Approaching his 20-year anniversary teaching at Wharton, EMBA alumnus Steve Sammut, WG’84, is well known for his expertise on entrepreneurship. A venture partner at Burrill & Company, he’s also taught classes at Wharton ranging from intellectual property to venture capital to private equity. However, another area he focuses on is health care, particularly in emerging markets. In between classes at Wharton and work at his firm, Steve has spent much of the past two years on the ground in Nairobi, Kenya where he helped launch the first health care MBA program on the African continent at Strathmore University Business School.
Q. How did you become involved in founding the health care MBA program in Kenya?
A. Last year, Wharton helped develop a major for MBAs in health care at the Indian School of Business. In the process of helping to coordinate that program with Wharton Prof. Lawton (Robert) Burns and ISB, I learned quite a bit about how to structure a health care MBA program, especially within an emerging market. During that time, I also had occasion to be in Nairobi where I discussed this project with the dean of Strathmore University Business School. He asked if I would help them set up a health care management program, which was an exciting proposition and one I was happy to undertake.
Q. What has your role been in developing this program? Is it an EMBA format?
A. Since we started this project, I’ve been to Nairobi at least 10 times. I did the needs analysis and research required to create the curriculum. After developing the curriculum, I prepared it for submission to Kenya’s government for accreditation, which it has since received. Now, my role is to help recruit international faculty as well as teach two courses throughout this year. In addition to myself, we have a few other Wharton faculty lined up to teach, including Prof. Mark Pauly, who is one of the preeminent health economists in the world, Prof.
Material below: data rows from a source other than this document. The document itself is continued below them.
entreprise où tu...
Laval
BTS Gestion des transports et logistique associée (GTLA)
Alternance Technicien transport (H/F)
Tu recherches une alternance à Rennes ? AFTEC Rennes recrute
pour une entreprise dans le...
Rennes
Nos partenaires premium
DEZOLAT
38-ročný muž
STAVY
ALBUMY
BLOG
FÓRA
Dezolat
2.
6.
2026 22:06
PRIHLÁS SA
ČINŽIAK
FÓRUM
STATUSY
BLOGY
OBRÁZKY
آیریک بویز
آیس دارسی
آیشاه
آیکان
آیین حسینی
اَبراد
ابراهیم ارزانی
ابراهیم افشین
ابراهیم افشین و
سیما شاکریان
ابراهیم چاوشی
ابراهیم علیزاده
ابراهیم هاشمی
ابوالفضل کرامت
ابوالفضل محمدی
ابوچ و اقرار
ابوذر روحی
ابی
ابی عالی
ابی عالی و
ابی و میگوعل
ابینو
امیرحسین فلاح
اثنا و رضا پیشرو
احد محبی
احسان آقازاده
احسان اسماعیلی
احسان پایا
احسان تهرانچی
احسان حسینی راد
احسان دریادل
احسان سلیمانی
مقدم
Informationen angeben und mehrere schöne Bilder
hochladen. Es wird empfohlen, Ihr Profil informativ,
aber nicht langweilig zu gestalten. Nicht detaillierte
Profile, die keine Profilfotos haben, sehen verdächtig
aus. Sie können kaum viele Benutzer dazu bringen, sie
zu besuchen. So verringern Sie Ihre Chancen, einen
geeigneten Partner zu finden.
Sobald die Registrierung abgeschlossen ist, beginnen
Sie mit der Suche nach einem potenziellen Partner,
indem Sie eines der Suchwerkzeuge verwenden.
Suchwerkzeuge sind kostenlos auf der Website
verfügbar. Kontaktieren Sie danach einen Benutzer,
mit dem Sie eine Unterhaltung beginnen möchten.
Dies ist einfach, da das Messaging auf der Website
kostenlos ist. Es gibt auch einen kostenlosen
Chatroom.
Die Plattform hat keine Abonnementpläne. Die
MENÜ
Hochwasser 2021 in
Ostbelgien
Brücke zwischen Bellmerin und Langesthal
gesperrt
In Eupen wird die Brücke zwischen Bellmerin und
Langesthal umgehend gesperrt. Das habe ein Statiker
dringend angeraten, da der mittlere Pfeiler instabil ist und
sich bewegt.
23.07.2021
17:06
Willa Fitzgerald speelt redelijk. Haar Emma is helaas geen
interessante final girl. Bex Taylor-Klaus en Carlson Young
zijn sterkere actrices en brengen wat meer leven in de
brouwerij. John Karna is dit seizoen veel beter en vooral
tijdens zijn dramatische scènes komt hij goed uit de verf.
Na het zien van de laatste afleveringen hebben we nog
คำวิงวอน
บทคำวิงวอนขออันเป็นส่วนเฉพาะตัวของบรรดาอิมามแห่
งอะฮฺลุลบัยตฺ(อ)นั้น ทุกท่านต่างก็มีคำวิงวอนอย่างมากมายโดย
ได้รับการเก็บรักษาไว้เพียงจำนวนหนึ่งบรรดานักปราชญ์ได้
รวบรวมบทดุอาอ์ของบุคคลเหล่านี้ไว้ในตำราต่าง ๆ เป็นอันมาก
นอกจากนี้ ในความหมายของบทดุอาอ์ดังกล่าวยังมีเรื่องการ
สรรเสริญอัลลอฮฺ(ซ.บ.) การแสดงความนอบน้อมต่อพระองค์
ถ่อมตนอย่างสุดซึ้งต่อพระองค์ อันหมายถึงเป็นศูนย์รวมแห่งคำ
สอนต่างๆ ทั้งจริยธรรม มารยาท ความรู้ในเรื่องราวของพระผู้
Jonathan Kolstad, and Dr. Christopher Forrest, who also is a professor at Children’s Hospital of Philadelphia and Penn’s Perelman School of Medicine.
As for the format, it’s an EMBA program. Students attend classes for two full weeks at a time before having six weeks or two months off. Over two years, they will spend 12 two-week modules on campus.
Q. How satisfying was it to formally launch the health care MBA program in Nairobi this summer?
A. The first class we admitted has 21 students, and more than half are physicians who manage hospitals so are already very engaged in the materials and classes. You can just feel how important and urgent this field of study is to them and that is very satisfying. I knew this program would have a profound impact on health care in Africa and it’s wonderful to see the program come to fruition.
Q. While you are still active in the private sector, you also have had a long teaching career at Wharton. How did that begin?
A. It goes back to 1992 when I was the intellectual property officer at Penn and ran the Center for Technology Transfer. One day I got a call from the director of Wharton’s EMBA program – Prof. Arnold “Skip” Rosoff at the time – who wanted to know if I would create and teach a course on intellectual property strategy, as a number of students had expressed an interest in that topic. I agreed and began teaching that course in 1993.
In 1997, I was asked by Prof. Ian MacMillan about creating and teaching a course on venture capital. That ended up being offered to both MBA and law students. I’ve pretty much taught a venture capital course at Wharton every year since then. Now, I teach both full-time MBA and EMBA students and have taught both in Philadelphia and San Francisco as well as occasionally the law, engineering and medical schools. This spring will be the first time I’ve taught a health care course in Wharton’s EMBA program and I am eagerly anticipating that.
Q. What do you like about teaching EMBA students?
A. Executive MBA students bring a very high level of experience to the class discussion and approach the materials with a great sense of urgency. They are looking for ways to apply that material to their work and, in some instances, are making a career change and attach themselves to the material in pretty powerful ways. It’s a great dynamic. The other unique aspect of teaching EMBA students is that when projects are assigned, they select topics that are very real world, oftentimes related to situations they are dealing with professionally. That makes the time investment that much more valuable for them and the projects very interesting to me.
Q. As an alumnus, what kind of impact has your Wharton EMBA degree made on your career?
A. It’s been immeasurable not just with career opportunities, but also in opening up a whole new intellectual framework for defining and analyzing problems and experimenting to find solutions. It’s allowed me to apply a variety of skills in an interdisciplinary way. And it’s opened up more avenues than I could ever have anticipated.